According to the Ministry of Agriculture, the rate at which the Russian pork industry is developing varies between different regions. For example, the Ministry reports that the population of pigs increased at agricultural establishments in 35 of Russia’s regions, including: Tambov - by 343.8 thousand, Belgorod– 220.1 thousand, Kursk– 188.6 thousand, Pskov– 154 thousand, and Smolensk – by 77.4 thousand. The Ministry also reports that the pig population declined in Voronezh, Vladimir, Rostov, Krasnodar Kray, and the Republic of Tatarstan due to African Swine Fever and previously high feed prices. 

As a result of forecasted increases in slaughter this year and next, and reduced feed costs stemming from a strong grain crop forecast, FAS/Moscow forecasts Russian pork production to increase by slightly more than six percent in 2015 (to 2.82 MMT). FAS/Moscow forecasts 99 MMT of grains will be produced in MY 2014/2015: 56 MMT of wheat (a 4 MMT increase from the previous FAS/Moscow forecasts and from the 2013 wheat crop); 17.5 MMT of barley (a 1.5 MMT increase from the previous forecast, and 2.1 MMT more than last year); 13 MMT of corn (1.4 MMT more than last year); and, almost 13 MMT of other grains and pulses. 

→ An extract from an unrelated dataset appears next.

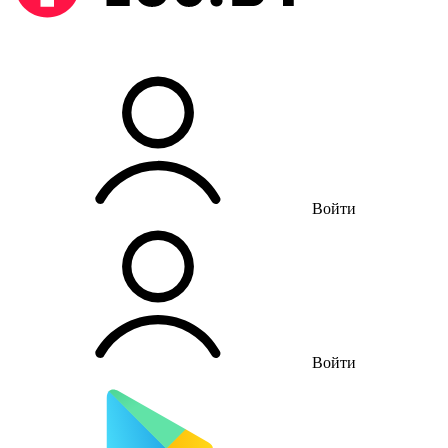
Войти
Войти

FAS/Moscow has also increased the 2014 pork production estimate (to 2.65 MMT -- 10.5 percent higher than 2013 production levels) due to reduced import competition, increased output from 17 new or modernized production facilities across Russia in 2013 and, as previously noted, favorable feed prices. The Russian Ministry of Agriculture reported similar production increases across all farm-types in Russia (nearly 10 percent) during the first quarter of 2014.

Consumption 

According to © Euromonitor International, the “{i}ncreasing welfare of consumers lifted the {Russian meat} industry and shifted the consumption pattern from processed to fresh meat,” with 87 percent of meats distributed in Russia via retailers. Large-scale producers have established their own brands and have opened their own stores in recent years to directly cater to consumers. For example, Miratorg has opened more than 50 of its own stores to promote its products and others, and reportedly has plans to continue expansion in the near future. Additionally, Ostankino, a well-known Russian pork product manufacturer, now operates nearly 20 of its own stores in Moscow promoting its goods.

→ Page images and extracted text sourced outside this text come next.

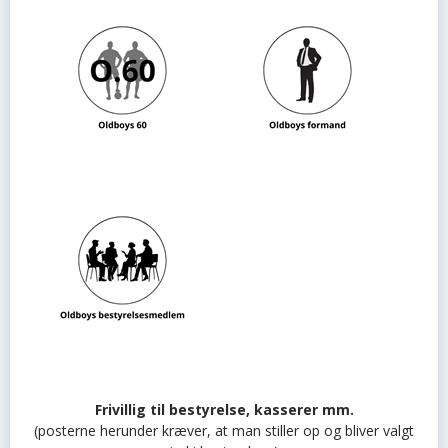
Frivillig til bestyrelse, kasserer mm.
(posterne herunder kræver, at man stiller op og bliver valgt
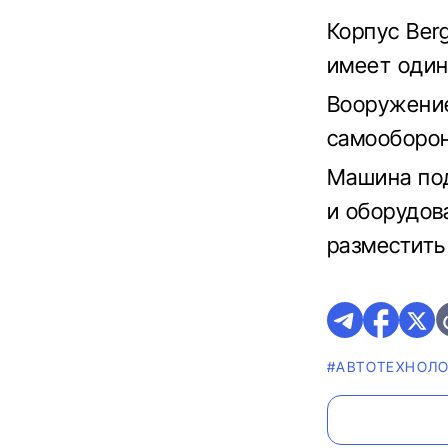
Корпус Ber
имеет один
Вооружение
самооборон
Машина под
и оборудов
разместить
#АВТОТЕХНОЛ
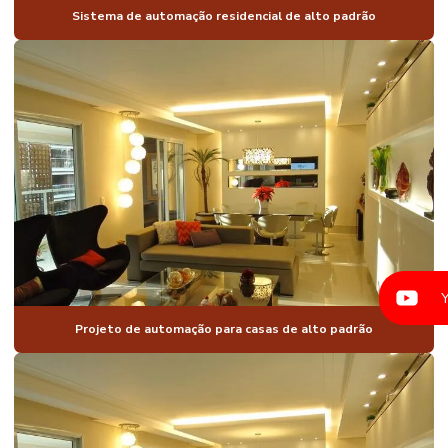
Sistema de automação residencial de alto padrão
AUTOMAÇÃO
COMANDO DE
VOZ
AUTOMAÇÃO
CONDOMÍNIO
RESIDENCIAL
AUTOMAÇÃO
DE
CONDOMINIOS
AUTOMAÇÃO
PARA
CONSTRUTORAS
AUTOMAÇÃO
CORTINAS
Projeto de automação para casas de alto padrão
PERSIANAS
AUTOMAÇÃO
ELETRICA
RESIDENCIAL
AUTOMAÇÃO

FAS/Moscow’s 2015 beef consumption forecast (15.6 kg per capita) is expected to remain relatively flat (when compared to consumption in 2014) as imports are forecast to remain unchanged while production is forecast to slightly increase. As previously reported, the short beef supply in Russia has kept beef prices relatively high when compared to pork and poultry, and consumption is therefore more limited than for other meats. 

Increasing Russian domestic pork production coupled with declining imports has led to a decrease in per capita pork consumption, from 22.9 kilograms in 2013 to 21.5 kilograms in 2014. However, consumption is expected to increase to 22.4 kilograms per capita in 2015 as a result of continued increases in domestic production. 

While Russian retail prices for pork and beef decreased in early 2013, following a decline in feed prices, prices have steadily increased since that time (due, in part, to the import ban imposed on several traditional foreign red meat suppliers).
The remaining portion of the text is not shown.